The reasons are spelled out in Trade Minister Tim Groser’s guest column on page 13. While he doesn’t say outright, he implies the country’s premier ministry has failed to recognise and act on the biggest development of the past decade.
This is the rise of the emerging markets and the shift in the world’s balance of power toward China, India and Brazil, not to mention a host of others such as Mexico and Turkey.
Naturally, Mr Groser exempts his former trade negotiating colleagues from this criticism. Apart from his own distinguished role in global trade talks, Mr Groser grasps the essence of New Zealand’s new role in the world.
It is important to realise just how effective this has become – but achieved, he suggests, over the body of the ministry itself.
New Zealand has crested these major changes – one of them being the lifting of hundreds of millions of Chinese out of extreme poverty and its link to the spread of free trade.
Unfortunately, this huge achievement is not well recognised by the wider public, which explains much of the xenophobia in the political and media scene and reflected in the ministry clinging to its old attitudes.
New Zealand has positioned itself as what Mr Groser calls a facilitator of “soft power” in two of the world’s major groupings of top 20 nations in trade and climate change.
This is no mean feat but has not happened without a long history of involvement in what was called the Third World.
One reason was necessity. Shut out over many decades by protective trade measures in Europe and North America, the New Zealand dairy industry has been forced to focus on emerging markets.
The result is a commodity bonanza that has turned Fonterra into the world’s largest trader of milk products. This example was mirrored in some niche markets, such as electronics, where Tait and other companies led the charge.

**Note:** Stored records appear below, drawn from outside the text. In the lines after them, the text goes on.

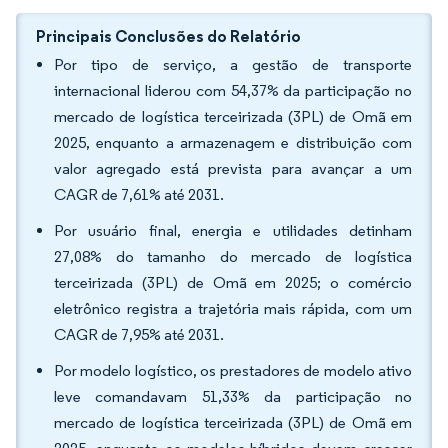
Principais Conclusões do Relatório
Por tipo de serviço, a gestão de transporte
internacional liderou com 54,37% da participação no
mercado de logística terceirizada (3PL) de Omã em
2025, enquanto a armazenagem e distribuição com
valor agregado está prevista para avançar a um
CAGR de 7,61% até 2031.
Por usuário final, energia e utilidades detinham
27,08% do tamanho do mercado de logística
terceirizada (3PL) de Omã em 2025; o comércio
eletrônico registra a trajetória mais rápida, com um
CAGR de 7,95% até 2031.
Por modelo logístico, os prestadores de modelo ativo
leve comandavam 51,33% da participação no
mercado de logística terceirizada (3PL) de Omã em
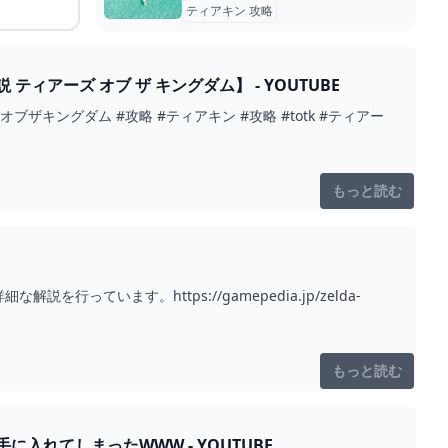
ティアキン 攻略
゙ オブ ザ キングダム】 - YOUTUBE
略 #totk #ティアー
もっと読む
います。https://gamepedia.jp/zelda-
もっと読む
れてしまったWWW - YOUTUBE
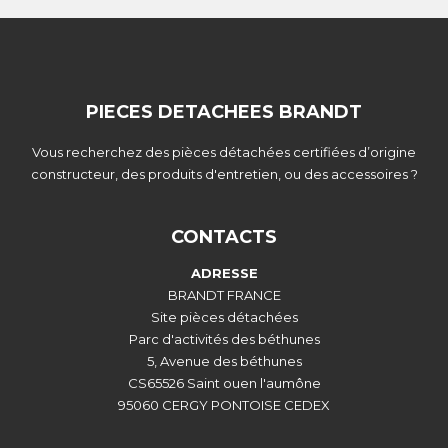
PIECES DETACHEES BRANDT
Vous recherchez des pièces détachées certifiées d’origine
constructeur, des produits d'entretien, ou des accessoires ?
CONTACTS
ADRESSE
BRANDT FRANCE
Site pièces détachées
Parc d'activités des béthunes
5, Avenue des béthunes
CS65526 Saint ouen l'aumône
95060 CERGY PONTOISE CEDEX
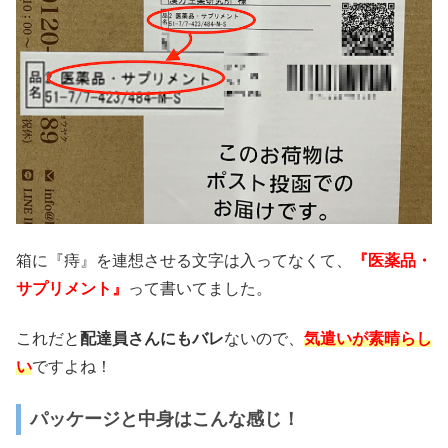
箱に『痔』を連想させる文字は入ってなくて、
『医薬品・
サプリメント』
って書いてました。
これだと
配達員さんにもバレ
ないので、
気遣いが素晴らし
い
ですよね！
パッケージと中身はこんな感じ！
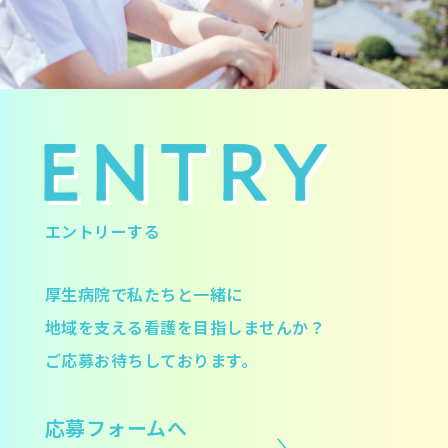
エントリーする
厚生病院で私たちと一緒に
地域を支える看護を目指しませんか？
ご応募お待ちしております。
応募フォームへ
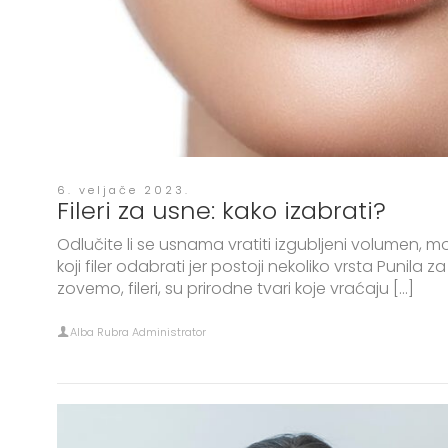
6. veljače 2023.
Fileri za usne: kako izabrati?
Odlučite li se usnama vratiti izgubljeni volumen, mo
koji filer odabrati jer postoji nekoliko vrsta Punila za 
zovemo, fileri, su prirodne tvari koje vraćaju […]
Alba Rubra Administrator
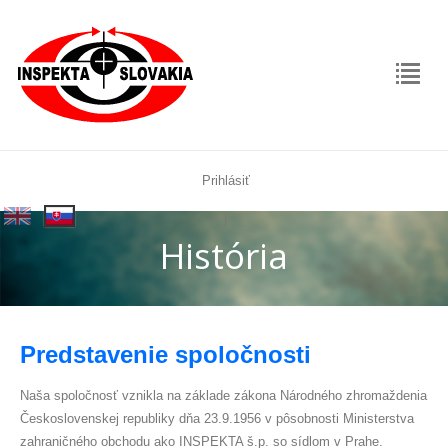
Prihlásiť
rolex
|
replica
História
Predstavenie spoločnosti
Naša spoločnosť vznikla na základe zákona Národného zhromaždenia
Československej republiky dňa 23.9.1956 v pôsobnosti Ministerstva
zahraničného obchodu ako INSPEKTA š.p. so sídlom v Prahe.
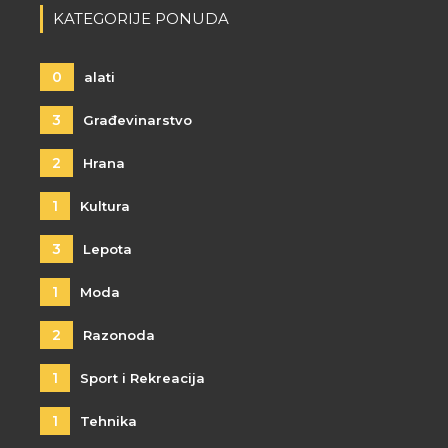
KATEGORIJE PONUDA
0
alati
3
Građevinarstvo
2
Hrana
1
Kultura
3
Lepota
1
Moda
2
Razonoda
1
Sport i Rekreacija
1
Tehnika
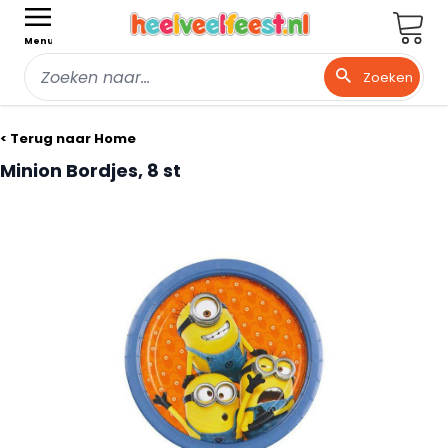
Wink
Menu
Zoeken
Ga naar de inhoud
< Terug naar Home
Minion Bordjes, 8 st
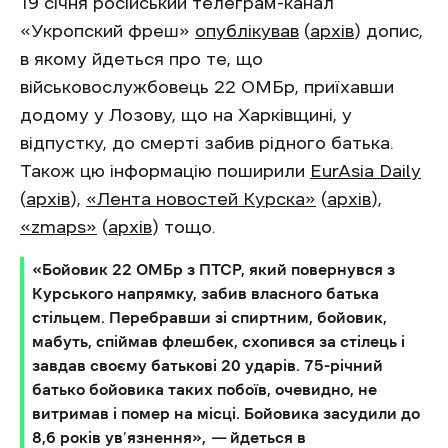
19 січня російський телеграм-канал
«Укропский фреш»
опублікував
(
архів
) допис,
в якому йдеться про те, що
військовослужбовець 22 ОМБр, приїхавши
додому у Лозову, що на Харківщині, у
відпустку, до смерті забив рідного батька.
Також цю інформацію поширили
EurAsia Daily
(
архів
),
«Лента новостей Курска»
(
архів
),
«zmaps»
(
архів
) тощо.
«Бойовик 22 ОМБр з ПТСР, який повернувся з
Курського напрямку, забив власного батька
стільцем. Перебравши зі спиртним, бойовик,
мабуть, спіймав флешбек, схопився за стілець і
завдав своєму батькові 20 ударів. 75-річний
батько бойовика таких побоїв, очевидно, не
витримав і помер на місці. Бойовика засудили до
8,6 років ув’язнення»,
—
йдеться в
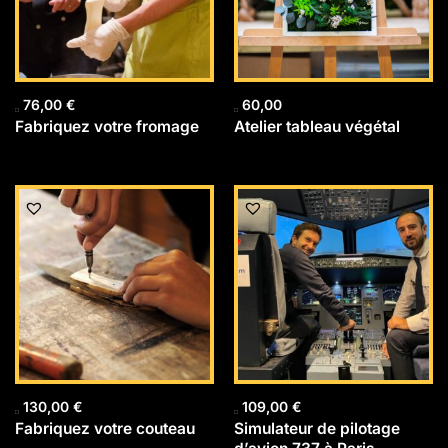
76,00
€
60,00
Fabriquez votre fromage
Atelier tableau végétal
130,00
€
109,00
€
Fabriquez votre couteau
Simulateur de pilotage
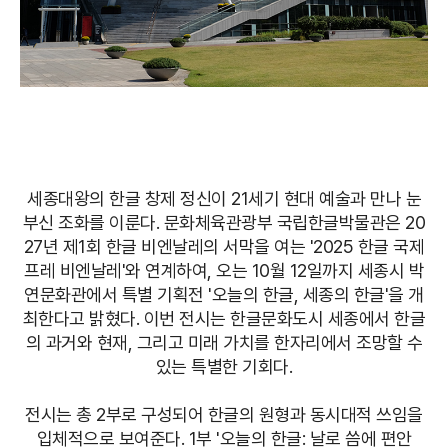
세종대왕의 한글 창제 정신이 21세기 현대 예술과 만나 눈
부신 조화를 이룬다. 문화체육관광부 국립한글박물관은 20
27년 제1회 한글 비엔날레의 서막을 여는 '2025 한글 국제
프레 비엔날레'와 연계하여, 오는 10월 12일까지 세종시 박
연문화관에서 특별 기획전 '오늘의 한글, 세종의 한글'을 개
최한다고 밝혔다. 이번 전시는 한글문화도시 세종에서 한글
의 과거와 현재, 그리고 미래 가치를 한자리에서 조망할 수
있는 특별한 기회다.
전시는 총 2부로 구성되어 한글의 원형과 동시대적 쓰임을
입체적으로 보여준다. 1부 '오늘의 한글: 날로 씀에 편안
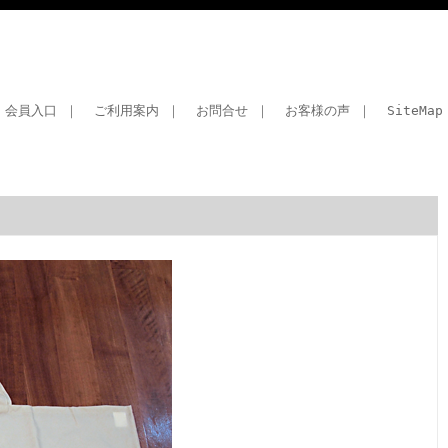
会員入口
｜
ご利用案内
｜
お問合せ
｜
お客様の声
｜
SiteMap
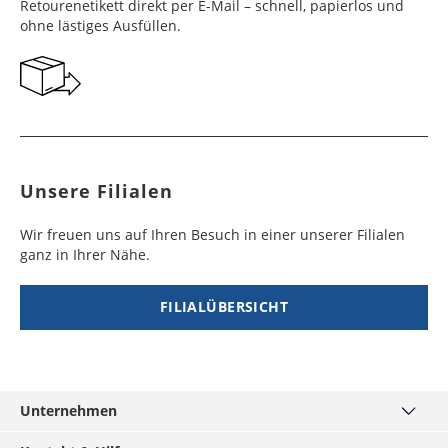
Retourenetikett direkt per E-Mail – schnell, papierlos und
ohne lästiges Ausfüllen.
Unsere Filialen
Wir freuen uns auf Ihren Besuch in einer unserer Filialen
ganz in Ihrer Nähe.
FILIALÜBERSICHT
Unternehmen
Über uns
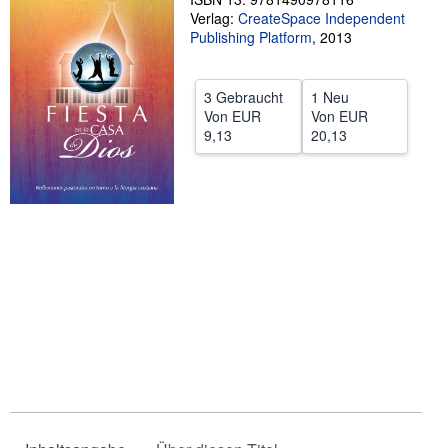
Verlag:
CreateSpace Independent
SCHLIESSEN
Publishing Platform
,
2013
3 Gebraucht
1 Neu
Von
EUR
Von
EUR
9,13
20,13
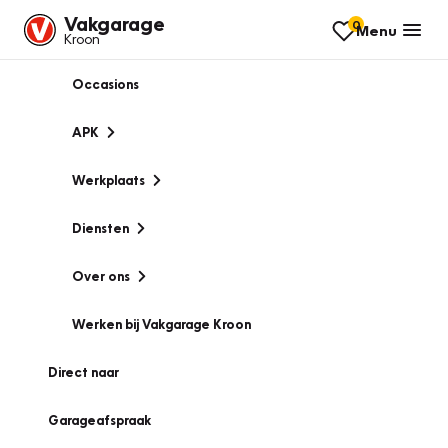
Vakgarage
0
Menu
Kroon
Occasions
APK
Werkplaats
Diensten
Over ons
Werken bij Vakgarage Kroon
Direct naar
Garageafspraak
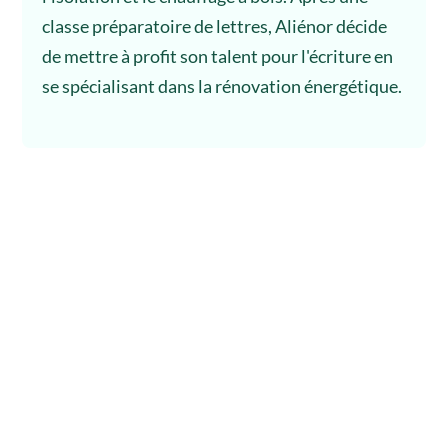
classe préparatoire de lettres, Aliénor décide
de mettre à profit son talent pour l'écriture en
se spécialisant dans la rénovation énergétique.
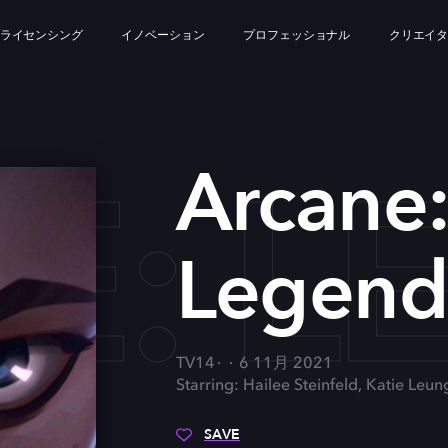
ライセンシング
イノベーション
プロフェッショナル
クリエイ
E: L
Arcane:
Legend
TV14
6 11月 2021
Starring: Hailee Steinfeld, Katie Leu
SAVE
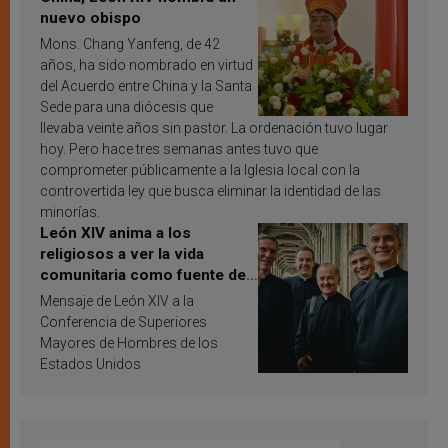
nuevo obispo
Mons. Chang Yanfeng, de 42
años, ha sido nombrado en virtud
del Acuerdo entre China y la Santa
Sede para una diócesis que
llevaba veinte años sin pastor. La ordenación tuvo lugar
hoy. Pero hace tres semanas antes tuvo que
comprometer públicamente a la Iglesia local con la
controvertida ley que busca eliminar la identidad de las
minorías.
León XIV anima a los
religiosos a ver la vida
comunitaria como fuente de
inspiración y santificación
Mensaje de León XIV a la
Conferencia de Superiores
Mayores de Hombres de los
Estados Unidos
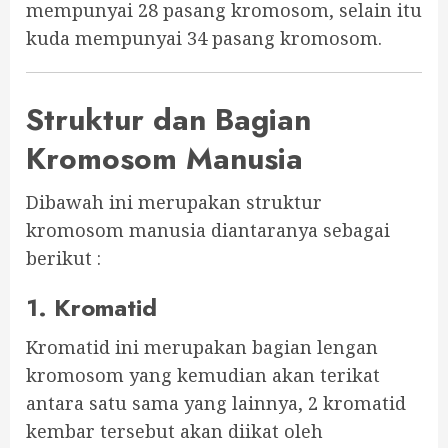
mempunyai 28 pasang kromosom, selain itu
kuda mempunyai 34 pasang kromosom.
Struktur dan Bagian
Kromosom Manusia
Dibawah ini merupakan struktur
kromosom manusia diantaranya sebagai
berikut :
1. Kromatid
Kromatid ini merupakan bagian lengan
kromosom yang kemudian akan terikat
antara satu sama yang lainnya, 2 kromatid
kembar tersebut akan diikat oleh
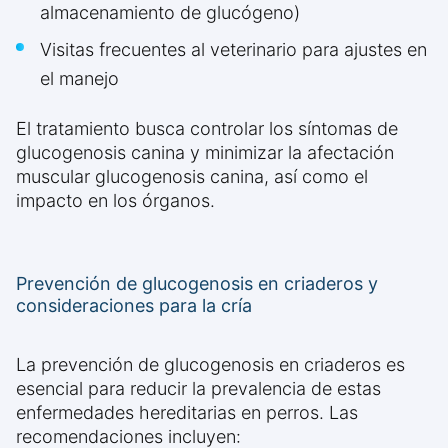
almacenamiento de glucógeno)
Visitas frecuentes al veterinario para ajustes en
el manejo
El tratamiento busca controlar los síntomas de
glucogenosis canina y minimizar la afectación
muscular glucogenosis canina, así como el
impacto en los órganos.
Prevención de glucogenosis en criaderos y
consideraciones para la cría
La prevención de glucogenosis en criaderos es
esencial para reducir la prevalencia de estas
enfermedades hereditarias en perros. Las
recomendaciones incluyen:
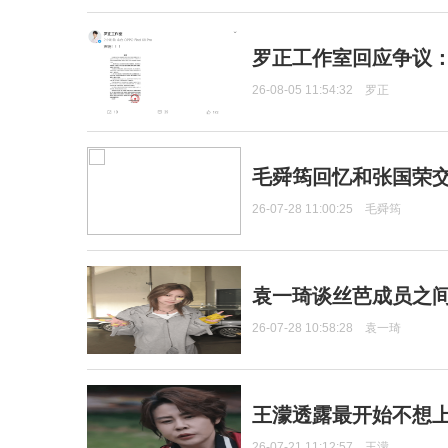
罗正工作室回应争议
26-08-05 11:54:32
罗正
毛舜筠回忆和张国荣
26-07-28 11:00:25
毛舜筠
袁一琦谈丝芭成员之
26-07-28 10:58:28
袁一琦
王濛透露最开始不想上
26-07-21 11:12:57
王濛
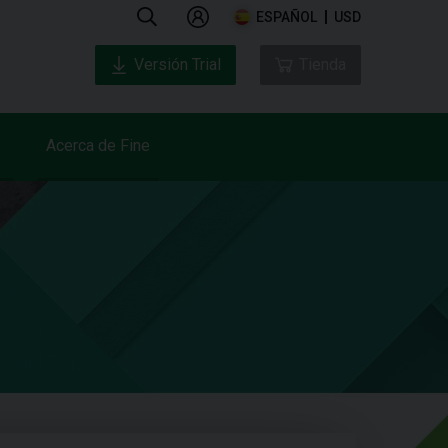
ESPAÑOL
USD
Versión Trial
Tienda
Acerca de Fine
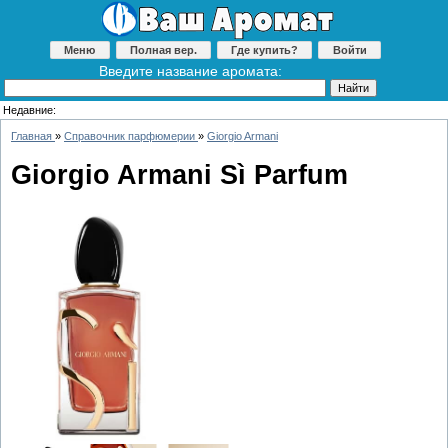
Меню
Полная вер.
Где купить?
Войти
Введите название аромата:
Недавние:
Главная
»
Справочник парфюмерии
»
Giorgio Armani
Giorgio Armani Sì Parfum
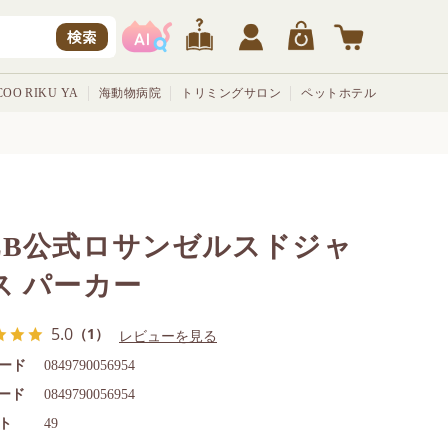
検索
OO RIKU YA
海動物病院
トリミングサロン
ペットホテル
LB公式ロサンゼルスドジャ
ス パーカー
5.0
（1）
レビューを見る
ード
0849790056954
コード
0849790056954
ト
49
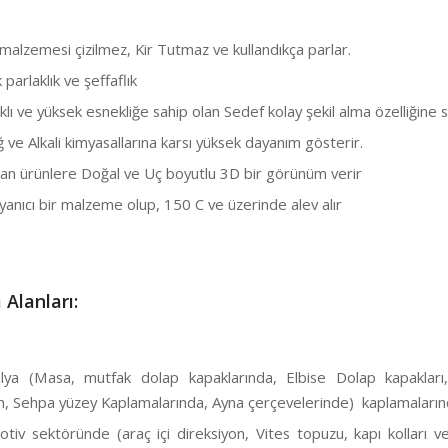
alzemesi çizilmez, Kir Tutmaz ve kullandıkça parlar.
arlaklık ve şeffaflık
ı ve yüksek esnekliğe sahip olan Sedef kolay şekil alma özelliğine s
ve Alkali kimyasallarına karsı yüksek dayanım gösterir.
n ürünlere Doğal ve Uç boyutlu 3D bir görünüm verir
anıcı bir malzeme olup, 150 C ve üzerinde alev alır
 Alanları:
a (Masa, mutfak dolap kapaklarında, Elbise Dolap kapakları
, Sehpa yüzey Kaplamalarında, Ayna çerçevelerinde) kaplamaların
v sektöründe (araç içi direksiyon, Vites topuzu, kapı kolları 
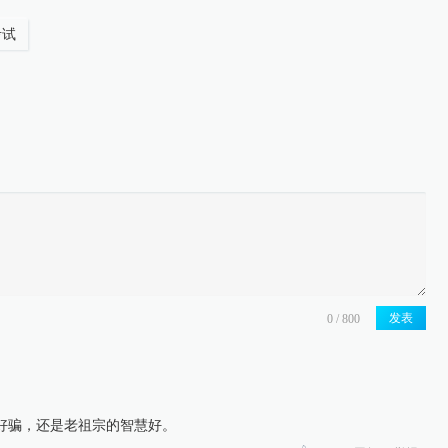
考试
发表
好骗，还是老祖宗的智慧好。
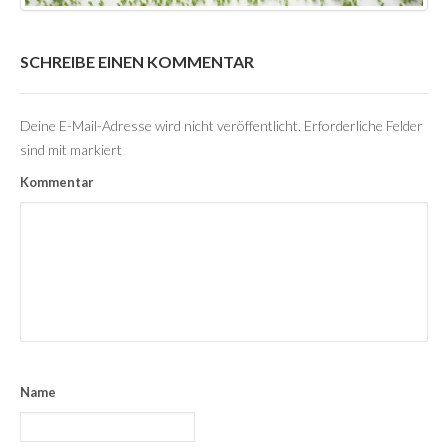
SCHREIBE EINEN KOMMENTAR
Deine E-Mail-Adresse wird nicht veröffentlicht.
Erforderliche Felder
sind mit
markiert
Kommentar
Name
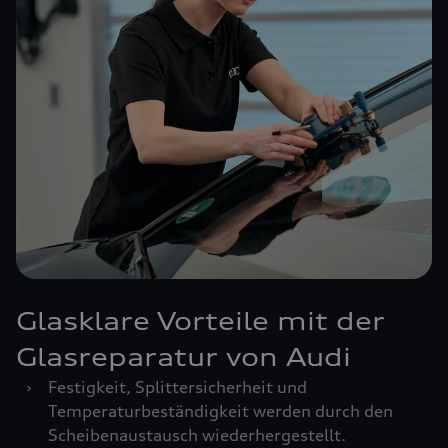
Glasklare Vorteile mit der
Glasreparatur von Audi
›
Festigkeit, Splittersicherheit und
Temperaturbeständigkeit werden durch den
Scheibenaustausch wiederhergestellt.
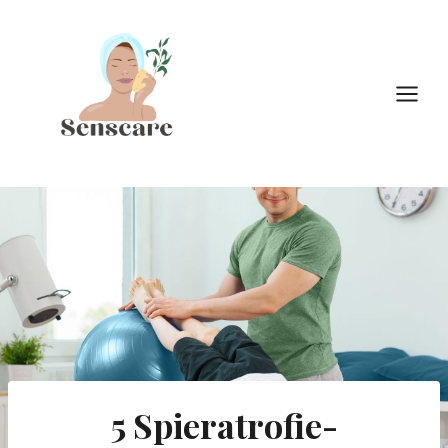
Doorgaan
naar
inhoud
5 Spieratrofie-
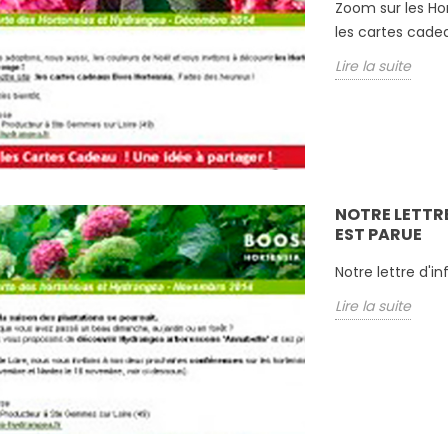
Zoom sur les Hor
ette semaine.
souvent problématique. La
les cartes cadea
nnons, rendez-
plupart des plantes
Lire la suite
outique dans la
grimpantes aiment le soleil....
Lire la suite
NOTRE LETTR
EST PARUE
Notre lettre d'
Lire la suite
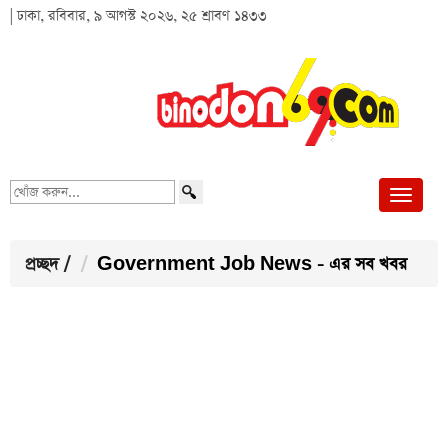
| ঢাকা, রবিবার, ৯ আগস্ট ২০২৬, ২৫ শ্রাবণ ১৪৩৩
খোঁজ
করুন...
প্রচ্ছদ
/
Government Job News - এর সব খবর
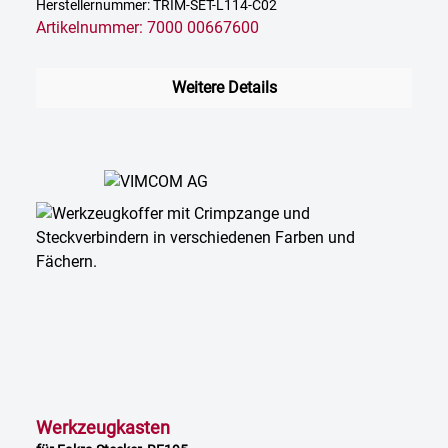
Herstellernummer: TRIM-SET-L114-C02
Artikelnummer: 7000 00667600
Weitere Details
Werkzeugkasten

But until recently, diplomatic efforts failed to build on these trade links. New Zealand is still a laggard in the Middle East, Africa and South America – areas Foreign Affairs Minister Murray McCully has identified as badly needing a stronger presence.
Asia and China, in particular, have been more successful, thanks to free-trade agreements with most countries in the region.
Mr McCully’s recent visit to Myanmar (Burma) was more than a symbolic and costly gesture, as unfairly depicted in the media.
It was an important signal to the Burmese, and the rest of the interested world, that New Zealand wants to be at forefront of that country’s emergence into the global economy.
This will not be an easy process but Myanmar could easily be the next “tiger” economy and one that is less forbidding than most countries due to a shared colonial heritage.
The growing prosperity of the emerging markets – explored in more detail in the latest issue of the NBR Wealth Guide out today – need not mean a break in New Zealand’s traditional ties to the old triangle of North America, Europe and Japan, which once dominated world economic activity.
The spread of free trade and investment in the emerging markets will continue to challenge the developed grouping’s importance as long as it remains wedded to protectionist policies, rigid labour markets and addiction to subsidies.
Ironically, it is China, with its mix of top-down state control and freewheeling entrepreneurialism coming up from the bottom, that is setting the pace for economic change in Africa, the Middle East and South America.